The report sets out:
- levels and trends in childhood obesity
- government action to reduce childhood obesity
- local authorities’ role in reducing childhood obesity
- Governments have been grappling with childhood obesity since the 2000s, with limited success.
- In 2018/19, nearly one tenth of 4 to 5 year olds and more than one fifth of 10 to 11 year olds were classified obese.
- A estimated 1.4 million children aged from 2 to 15 years old were classified obese in 2018.
- Not only is obesity increasing for 10 to 11 year olds, it is increasing even faster for children in deprived areas.
- While the programme aims to tackle this issue, it is not yet clear that the actions within the programme are the right ones to make the step-change needed in the timescale available.
- Progress with the programme has been slow and many commitments are not yet in place, although the new strategy announced in July 2020 has signalled new legislation and greater willingness to act to reduce obesity.
- The government will need to act with greater urgency, commitment, co-ordination and cohesion if it is to address this severe risk to health and value for money.
Earlier this year, ahead of Boris Johnson’s imminent plans to address obesity in the UK, Action on Sugar, Action on Salt and 47 other health charities and leading researchers representing both the treatment and prevention of obesity, urged the Prime Minister to implement ALL outstanding recommendations previously committed to as part of an evidence-based package in Chapters 1, 2 and 3 of the Government’s childhood obesity prevention plan and created ‘Scorecard 2020: The road to preventing obesity’.
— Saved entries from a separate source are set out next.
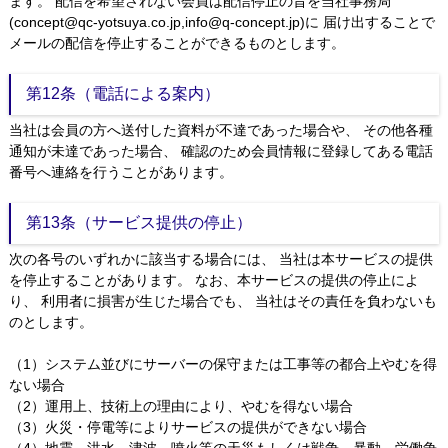
ます。 配信を希望されない会員は配信停止の旨を当社事務局
(concept@qc-yotsuya.co.jp,info@q-concept.jp)に 届け出することで
メールの配信を停止することができるものとします。
第12条（電話による案内）
当社は会員の方へ送付した資料が不達であった場合や、 その他各種
通知が未達であった場合、 確認のため会員情報に登録してある電話
番号へ連絡を行うことがあります。
第13条（サービス提供の停止）
次の各号のいずれかに該当する場合には、 当社は本サービスの提供
を停止することがあります。 なお、本サービスの提供の停止によ
り、 利用者に損害が生じた場合でも、 当社はその責任を負わないも
のとします。
（1）システム並びにサーバーの保守または工事等の都合上やむを得
ない場合
（2）運用上、技術上の理由により、やむを得ない場合
（3）火災・停電等によりサービスの提供ができない場合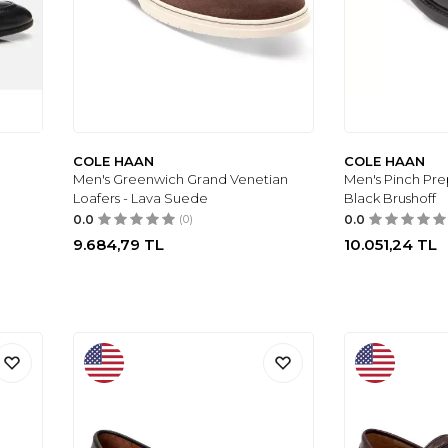
COLE HAAN
COLE HAAN
Men's Greenwich Grand Venetian
Men's Pinch Pre
Loafers - Lava Suede
Black Brushoff
0.0
(0)
0.0
9.684,79
TL
10.051,24
TL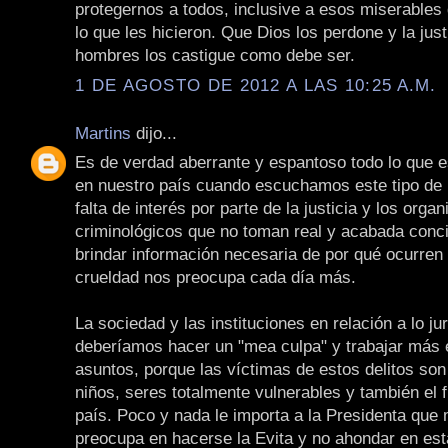
protegernos a todos, inclusive a esos miserables 
lo que les hicieron. Que Dios los perdone y la just
hombres los castigue como debe ser.
1 DE AGOSTO DE 2012 A LAS 10:25 A.M.
Martins
dijo...
Es de verdad aberrante y espantoso todo lo que 
en nuestro país cuando escuchamos este tipo de n
falta de interés por parte de la justicia y los orga
criminológicos que no toman real y acabada conc
brindar información necesaria de por qué ocurren
crueldad nos preocupa cada día más.
La sociedad y las instituciones en relación a lo ju
deberíamos hacer un "mea culpa" y trabajar más 
asuntos, porque las víctimas de estos delitos son
niños, seres totalmente vulnerables y también el 
país. Poco y nada le importa a la Presidenta que
preocupa en hacerse la Evita y no ahondar en est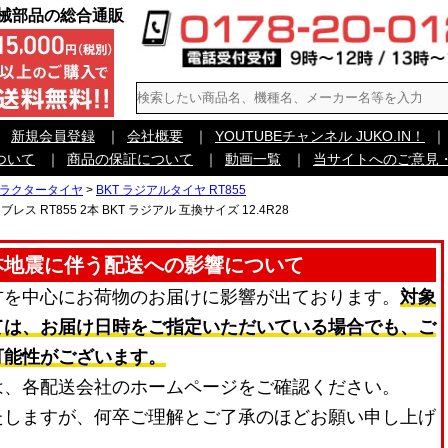
機械部品の総合通販
｜
新規会員登録
｜
会社概要
｜
YOUTUBEチャンネル JUKO.IN！
｜
ついて
｜
商品の保証について
｜
動画一覧
｜
当サイトへのご意見
トラクタータイヤ
>
BKT ラジアルタイヤ RT855
レス RT855 2本 BKT ラジアル 互換サイズ 12.4R28
本地震に伴う配送への影響について
方を中心にお荷物のお届けに影響が出ております。
対象
ては、お届け日時をご指定いただいている場合でも、ご
可能性がございます。
は、各配送会社のホームページをご確認ください。
たしますが、何卒ご理解とご了承のほどお願い申し上げ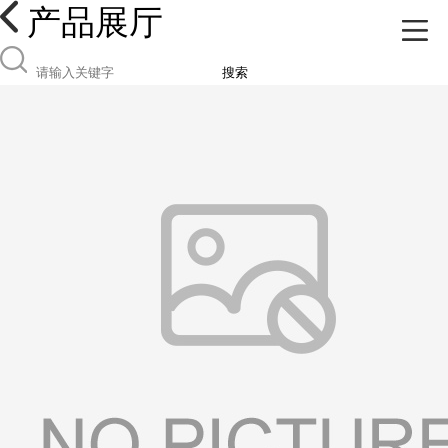
产品展厅
搜索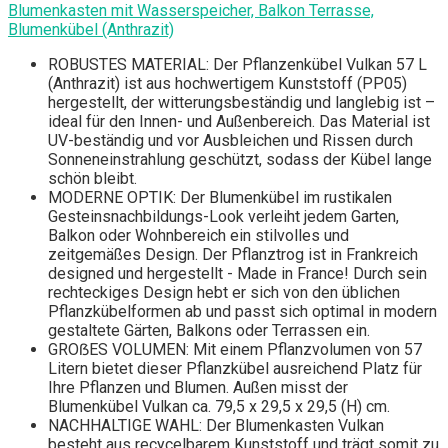
Blumenkasten mit Wasserspeicher, Balkon Terrasse,
Blumenkübel (Anthrazit)
ROBUSTES MATERIAL: Der Pflanzenkübel Vulkan 57 L
(Anthrazit) ist aus hochwertigem Kunststoff (PP05)
hergestellt, der witterungsbeständig und langlebig ist –
ideal für den Innen- und Außenbereich. Das Material ist
UV-beständig und vor Ausbleichen und Rissen durch
Sonneneinstrahlung geschützt, sodass der Kübel lange
schön bleibt.
MODERNE OPTIK: Der Blumenkübel im rustikalen
Gesteinsnachbildungs-Look verleiht jedem Garten,
Balkon oder Wohnbereich ein stilvolles und
zeitgemäßes Design. Der Pflanztrog ist in Frankreich
designed und hergestellt - Made in France! Durch sein
rechteckiges Design hebt er sich von den üblichen
Pflanzkübelformen ab und passt sich optimal in modern
gestaltete Gärten, Balkons oder Terrassen ein.
GROẞES VOLUMEN: Mit einem Pflanzvolumen von 57
Litern bietet dieser Pflanzkübel ausreichend Platz für
Ihre Pflanzen und Blumen. Außen misst der
Blumenkübel Vulkan ca. 79,5 x 29,5 x 29,5 (H) cm.
NACHHALTIGE WAHL: Der Blumenkasten Vulkan
besteht aus recycelbarem Kunststoff und trägt somit zu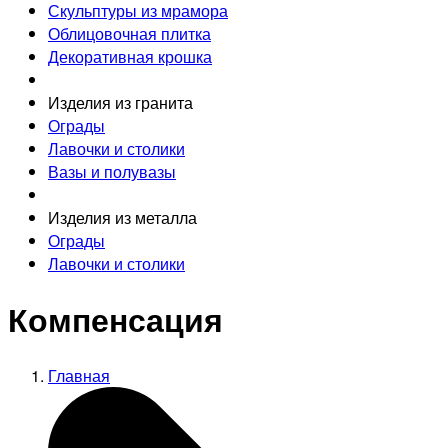
Скульптуры из мрамора
Облицовочная плитка
Декоративная крошка
Изделия из гранита
Ограды
Лавочки и столики
Вазы и полувазы
Изделия из металла
Ограды
Лавочки и столики
Компенсация
Главная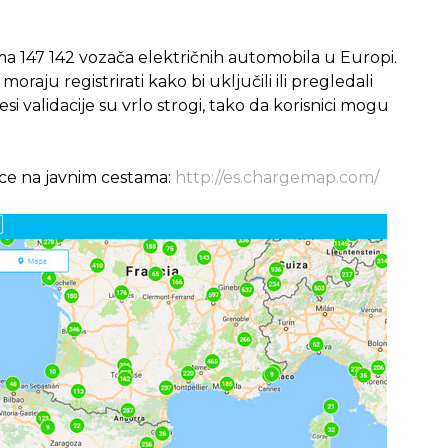
ma 147 142 vozača električnih automobila u Europi.
moraju registrirati kako bi uključili ili pregledali
i validacije su vrlo strogi, tako da korisnici mogu
nice na javnim cestama:
http://es.chargemap.com/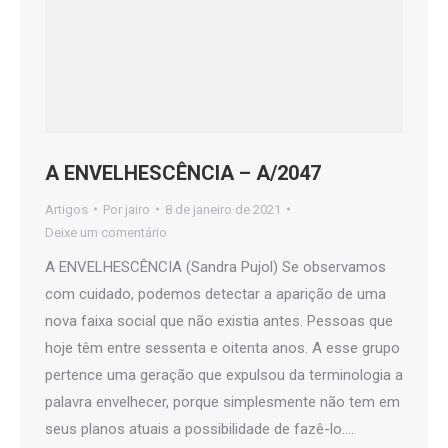
A ENVELHESCÊNCIA – A/2047
Artigos
Por
jairo
8 de janeiro de 2021
Deixe um comentário
A ENVELHESCÊNCIA (Sandra Pujol) Se observamos
com cuidado, podemos detectar a aparição de uma
nova faixa social que não existia antes. Pessoas que
hoje têm entre sessenta e oitenta anos. A esse grupo
pertence uma geração que expulsou da terminologia a
palavra envelhecer, porque simplesmente não tem em
seus planos atuais a possibilidade de fazê-lo.…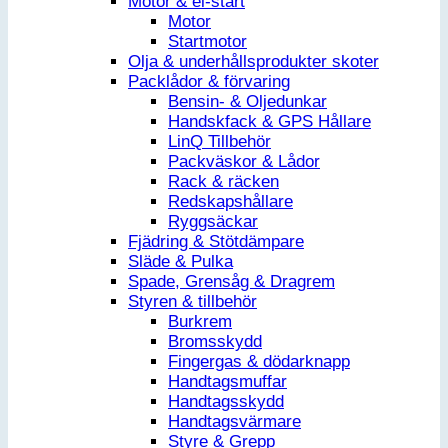
Motor & el-start
Motor
Startmotor
Olja & underhållsprodukter skoter
Packlådor & förvaring
Bensin- & Oljedunkar
Handskfack & GPS Hållare
LinQ Tillbehör
Packväskor & Lådor
Rack & räcken
Redskapshållare
Ryggsäckar
Fjädring & Stötdämpare
Släde & Pulka
Spade, Grensåg & Dragrem
Styren & tillbehör
Burkrem
Bromsskydd
Fingergas & dödarknapp
Handtagsmuffar
Handtagsskydd
Handtagsvärmare
Styre & Grepp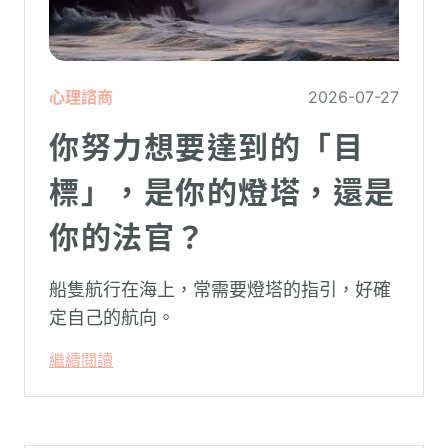
心理諮商
2026-07-27
你努力想要達到的「目
標」，是你的燈塔，還是
你的法官？
船隻航行在海上，常需要燈塔的指引，好確
定自己的航向。
繼續閱讀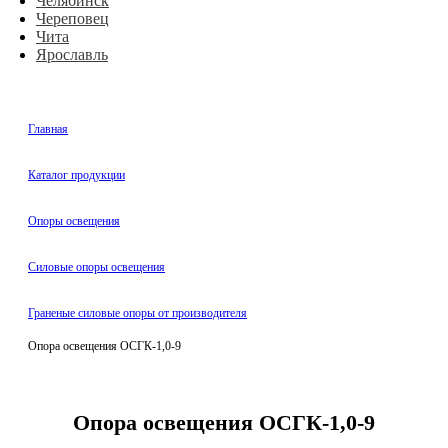
Челябинск
Череповец
Чита
Ярославль
Главная
Каталог продукции
Oпоры oсвeщения
Силовые опоры освещения
Граненые силовые опоры от производителя
Опора освещения ОСГК-1,0-9
Опора освещения ОСГК-1,0-9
Mhairi Brown, Policy and Public Affairs Manager for Action on Sugar said:
“While we are well aware of the failures inherent in the Government’s action on obesity to date, the National Audit Office’s analysis of the Department of Health and Social Care’s oversight of the policy was of particular interest. This report lays bare that DHSC have few mechanisms to ensure coordinated action across Government departments, are not able to hold departments to account and have no knowledge of how much is actually being spent on preventing obesity across Government.
It is clear we need a new, independent and transparent food watchdog, free from ministerial, industry and other vested-interest influences. This will enable evidence-based policy making, putting the health of the nation first.”
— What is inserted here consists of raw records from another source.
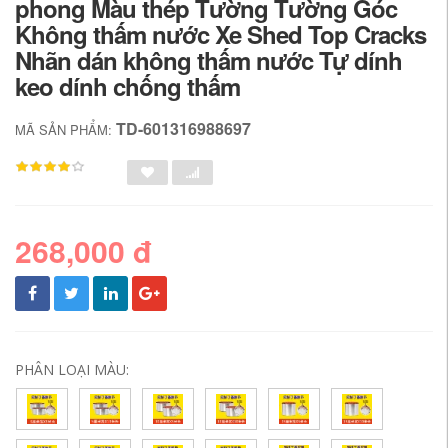
phong Màu thép Tường Tường Góc
Không thấm nước Xe Shed Top Cracks
Nhãn dán không thấm nước Tự dính
keo dính chống thấm
TD-601316988697
MÃ SẢN PHẨM:
268,000 đ
PHÂN LOẠI MÀU: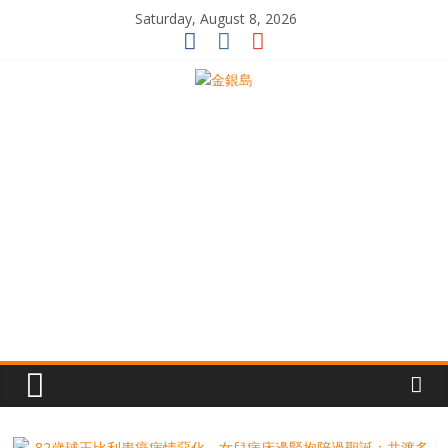
Skip
Saturday, August 8, 2026
to
content
一
起
追
尋
生
命
的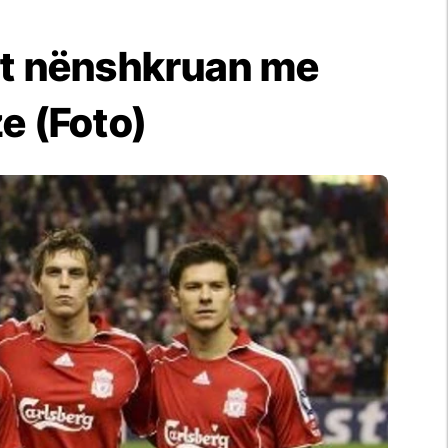
alit nënshkruan me
e (Foto)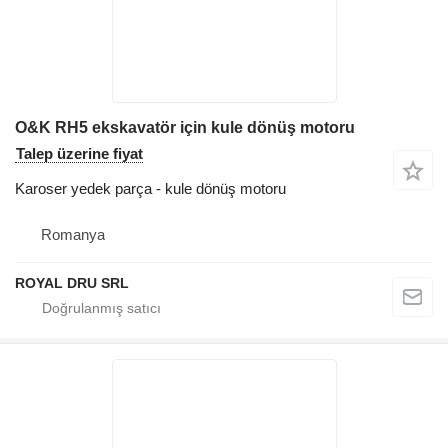
O&K RH5 ekskavatör için kule dönüş motoru
Talep üzerine fiyat
Karoser yedek parça - kule dönüş motoru
Romanya
ROYAL DRU SRL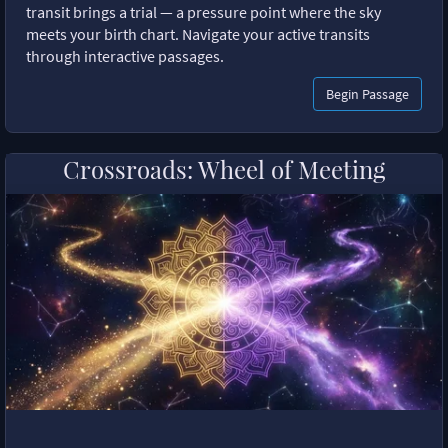
transit brings a trial — a pressure point where the sky
meets your birth chart. Navigate your active transits
through interactive passages.
Begin Passage
Crossroads: Wheel of Meeting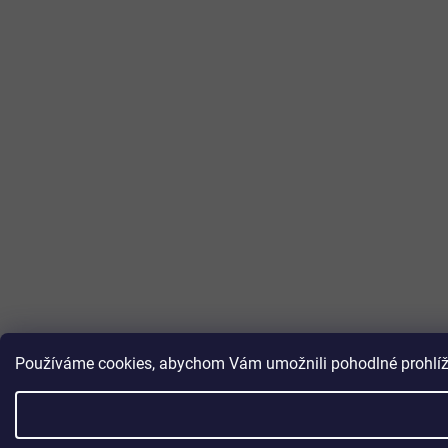
Používáme cookies, abychom Vám umožnili pohodlné prohlížen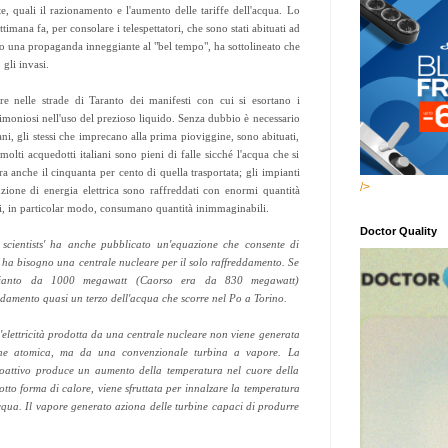
te, quali il razionamento e l'aumento delle tariffe dell'acqua. Lo
ttimana fa, per consolare i telespettatori, che sono stati abituati ad
so una propaganda inneggiante al "bel tempo", ha sottolineato che
gli invasi.
 nelle strade di Taranto dei manifesti con cui si esortano i
imoniosi nell'uso del prezioso liquido. Senza dubbio è necessario
iani, gli stessi che imprecano alla prima pioviggine, sono abituati,
molti acquedotti italiani sono pieni di falle sicché l'acqua che si
ora anche il cinquanta per cento di quella trasportata; gli impianti
/>
uzione di energia elettrica sono raffreddati con enormi quantità
ari, in particolar modo, consumano quantità inimmaginabili.
Doctor Quality
scientists' ha anche pubblicato un'equazione che consente di
ha bisogno una centrale nucleare per il solo raffreddamento. Se
ianto da 1000 megawatt (Caorso era da 830 megawatt)
eddamento quasi un terzo dell'acqua che scorre nel Po a Torino.
'elettricità prodotta da una centrale nucleare non viene generata
ione atomica, ma da una convenzionale turbina a vapore. La
dioattivo produce un aumento della temperatura nel cuore della
otto forma di calore, viene sfruttata per innalzare la temperatura
qua. Il vapore generato aziona delle turbine capaci di produrre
Gareth Davies, Head of the National Audit Office said:
“Tackling childhood obesity is a major challenge, and one that governments have struggled with since the 2000s. It is clear that children living in deprived areas or from ethnic minorities are far more likely to be obese and the problem is worsening.
“Progress with the Childhood Obesity Programme has been slow and many commitments are not yet in place. The new strategy announced in July has signalled a greater intention to tackle obesity but the government will need to follow through with more urgency, commitment and cohesion if it is to address this severe risk to people’s health.”